◆ TASK DIRECTIONS
The expected answer is the full listing, repeated exactly and free of images.

◆ SUPPLIED RECORDS
────────────────────────────────────────

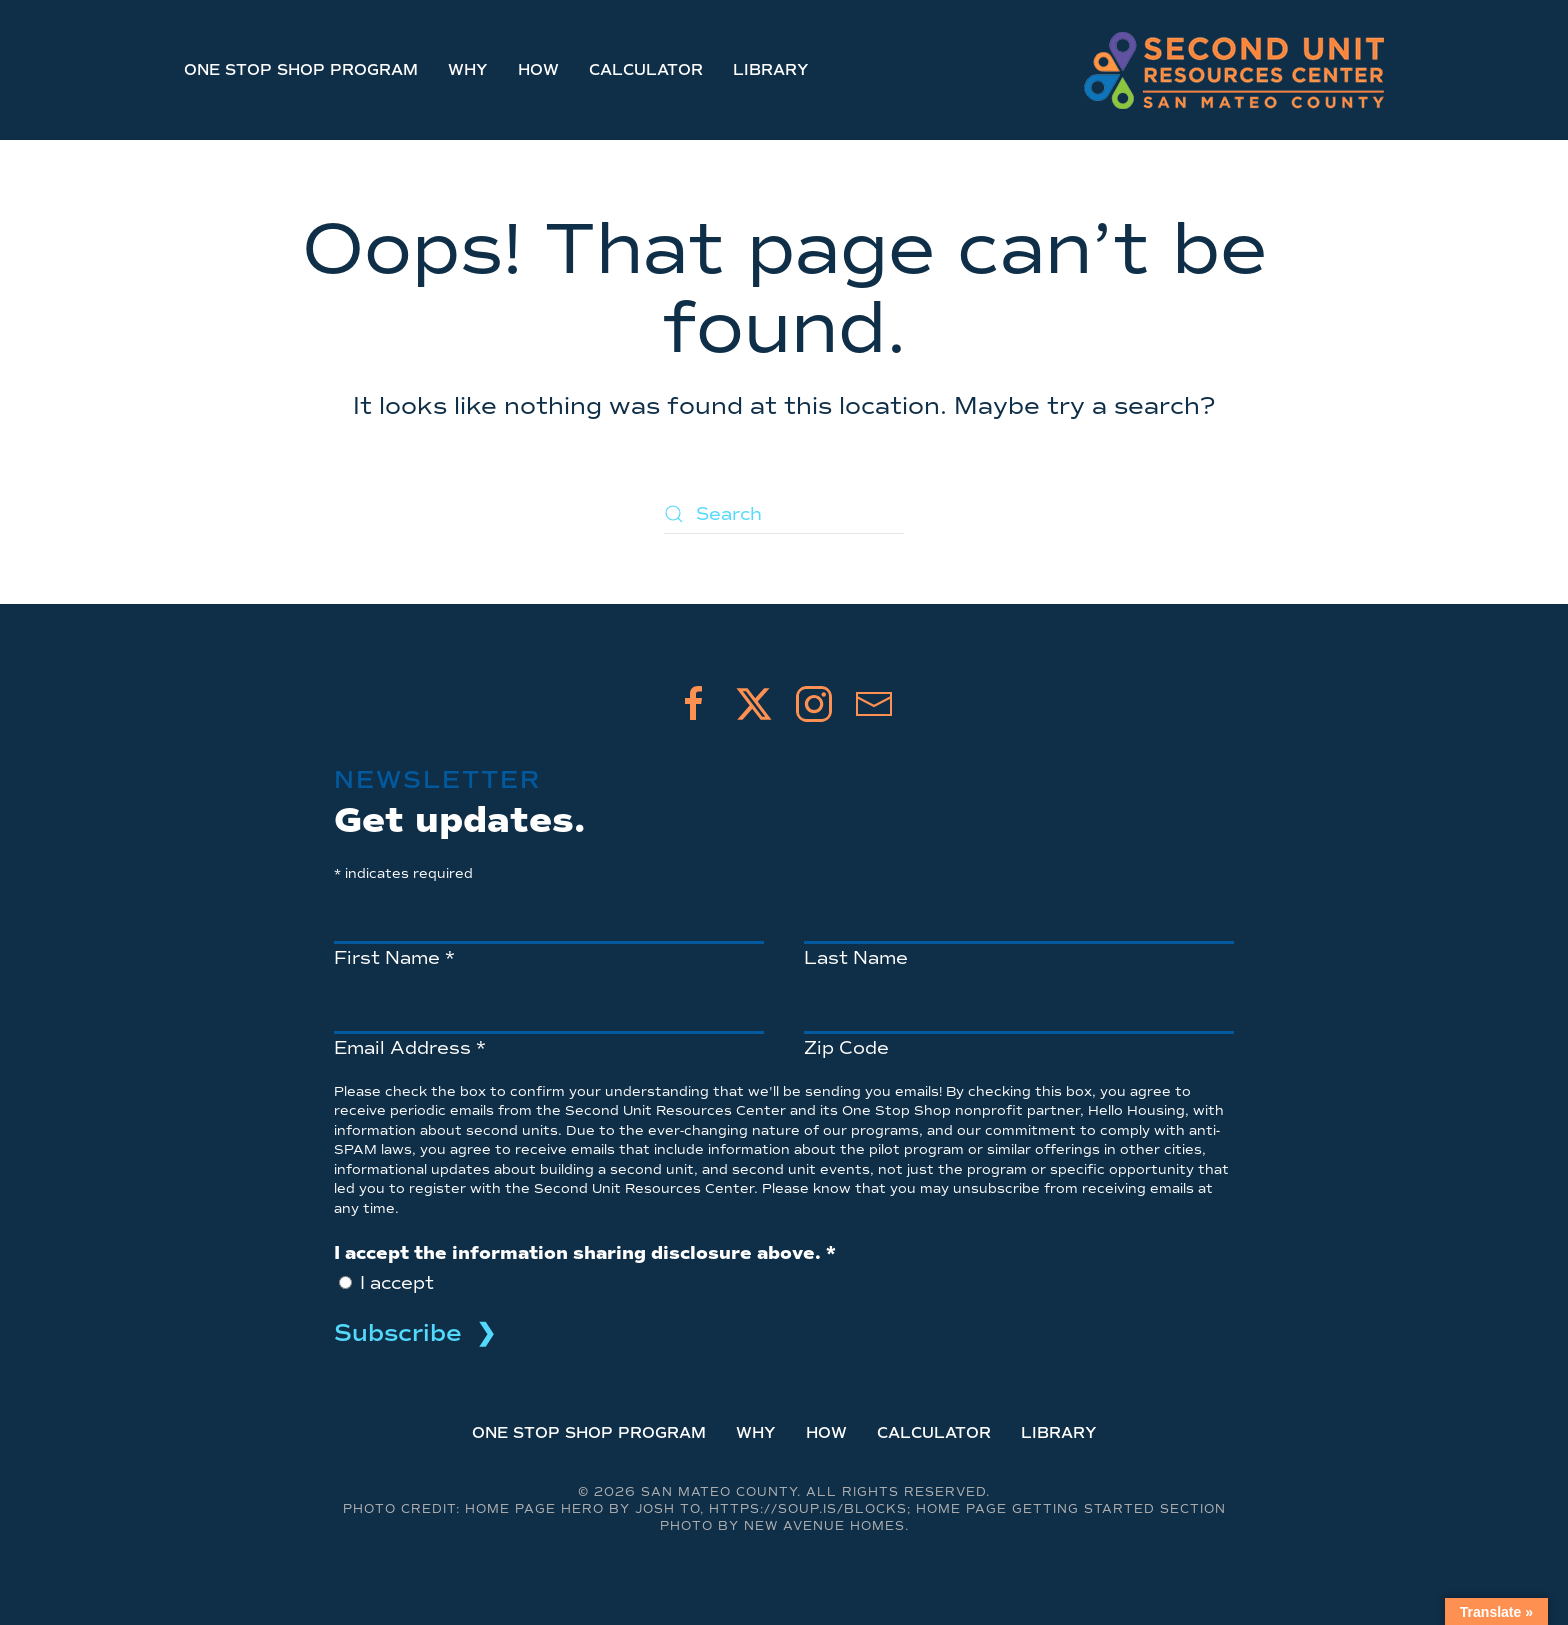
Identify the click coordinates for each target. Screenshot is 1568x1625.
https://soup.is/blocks (808, 1509)
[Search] (784, 514)
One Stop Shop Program (301, 70)
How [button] (538, 70)
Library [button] (771, 70)
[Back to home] (1234, 70)
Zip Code (846, 1048)
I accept (394, 1283)
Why (468, 70)
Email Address (410, 1048)
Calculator (646, 70)
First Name (394, 958)
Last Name (856, 958)
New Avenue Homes (824, 1526)
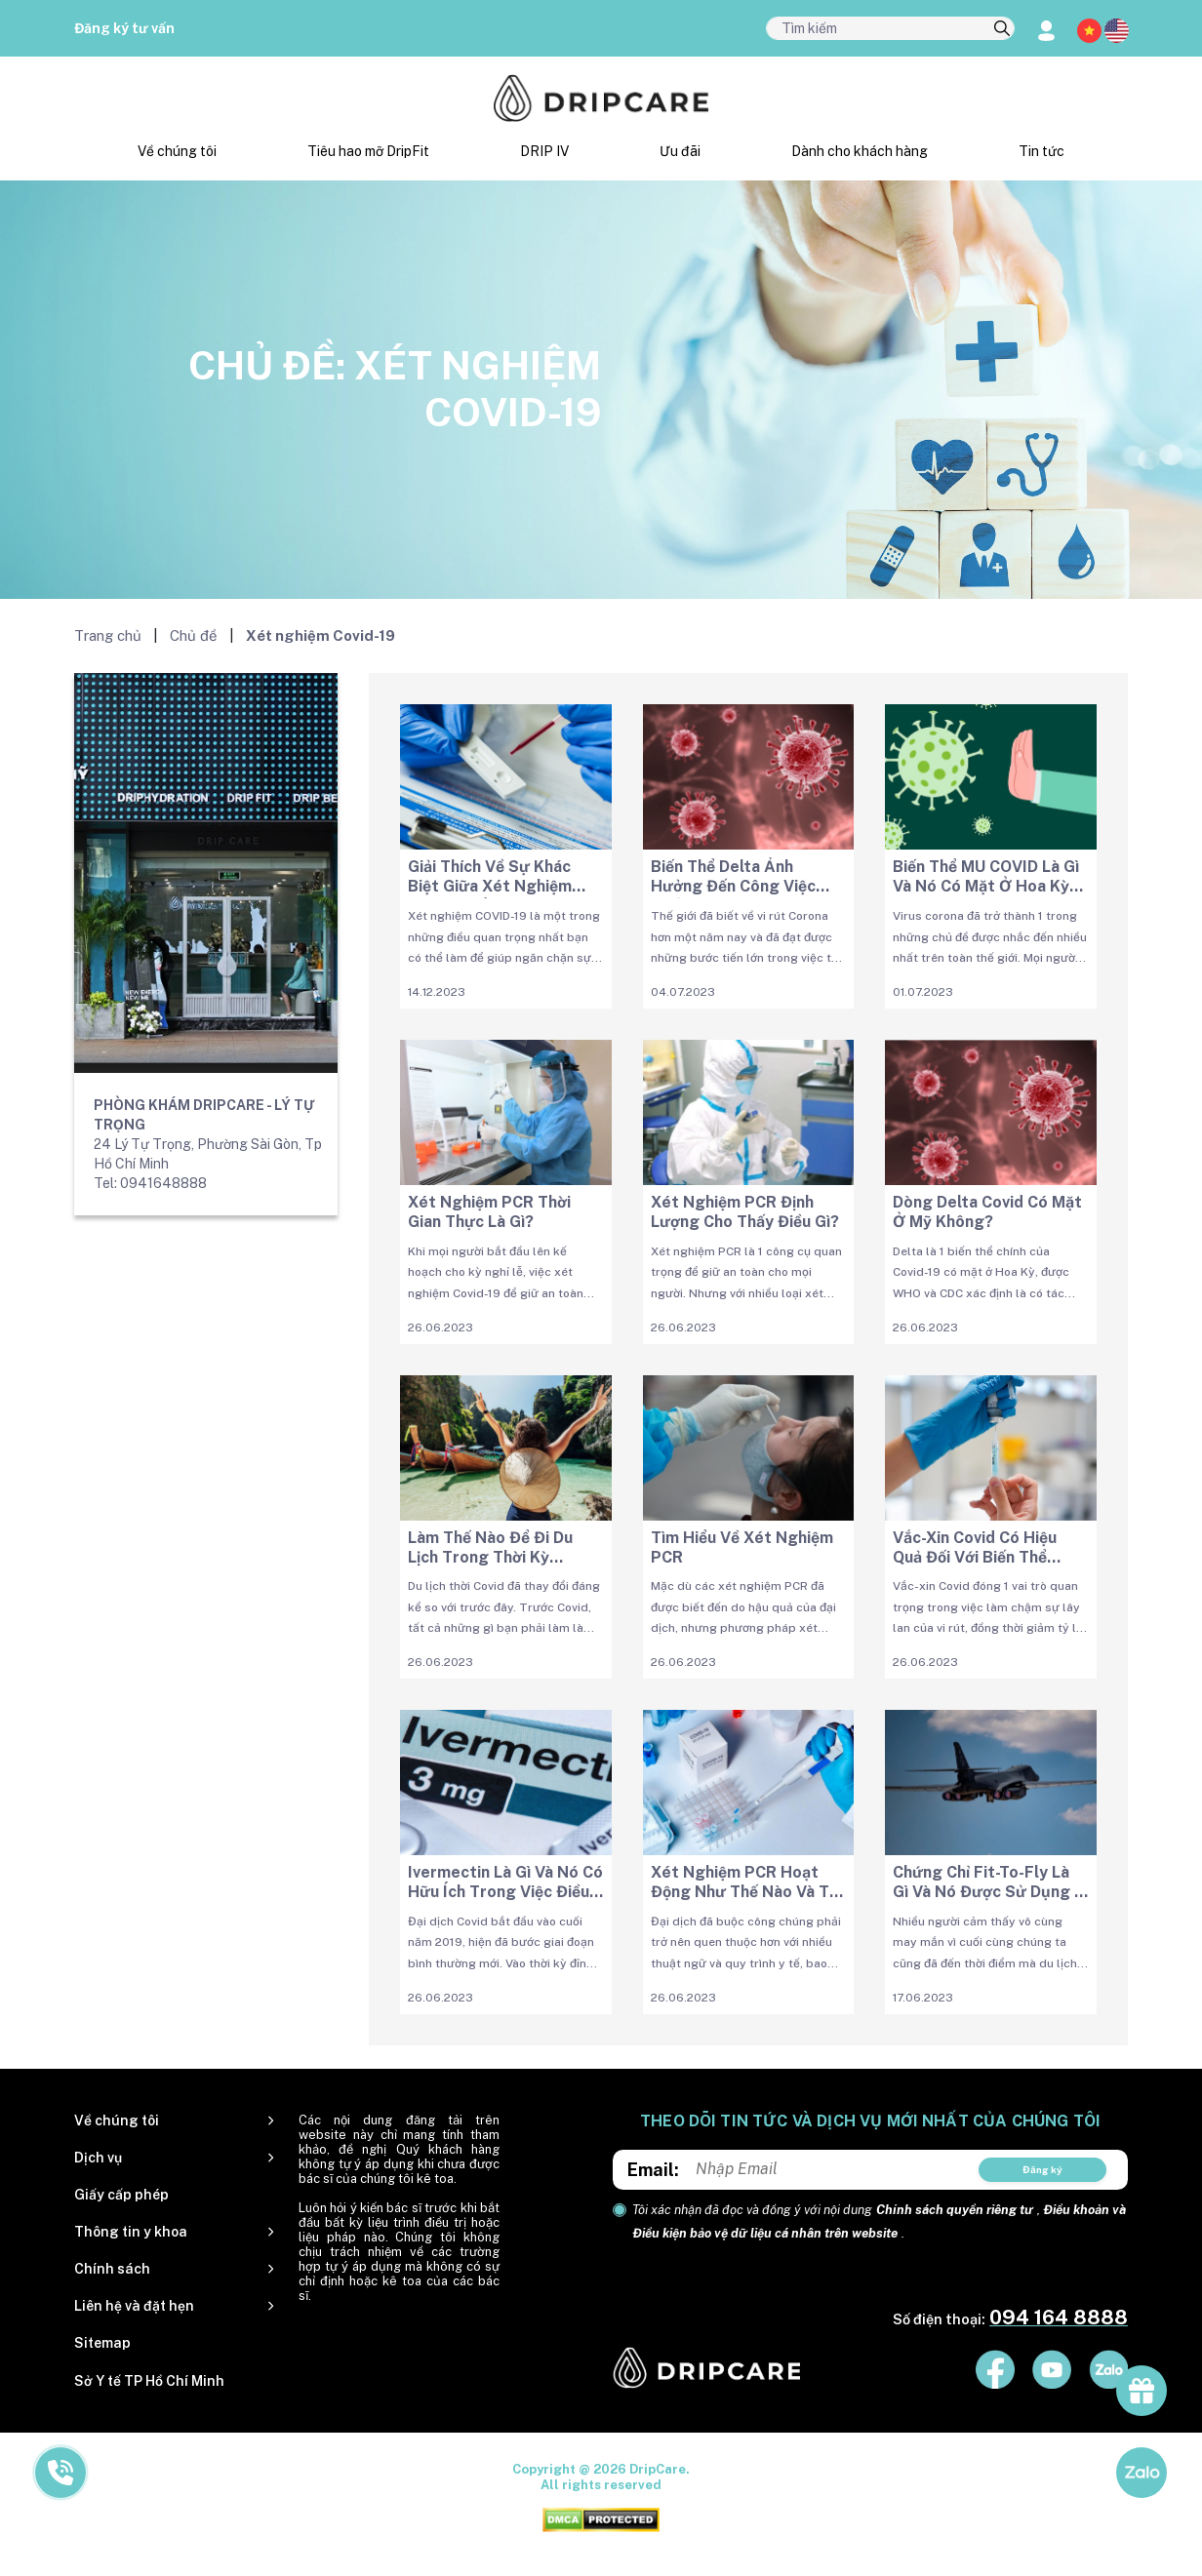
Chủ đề (194, 635)
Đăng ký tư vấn (124, 28)
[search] (1002, 29)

────────────────────────────────────────

◆ RESULT
Identify the click coordinates for each target. Screenshot is 1568x1625.
https://soup.is/blocks (808, 1509)
[Search] (784, 514)
One Stop Shop Program (301, 70)
How [button] (538, 70)
Library [button] (771, 70)
[Back to home] (1234, 70)
Zip Code (846, 1048)
I accept (394, 1283)
Why (468, 70)
Email Address (410, 1048)
Calculator (646, 70)
First Name (394, 958)
Last Name (856, 958)
New Avenue Homes (824, 1526)
Chủ đề (194, 635)
Đăng ký tư vấn (124, 28)
[search] (1002, 29)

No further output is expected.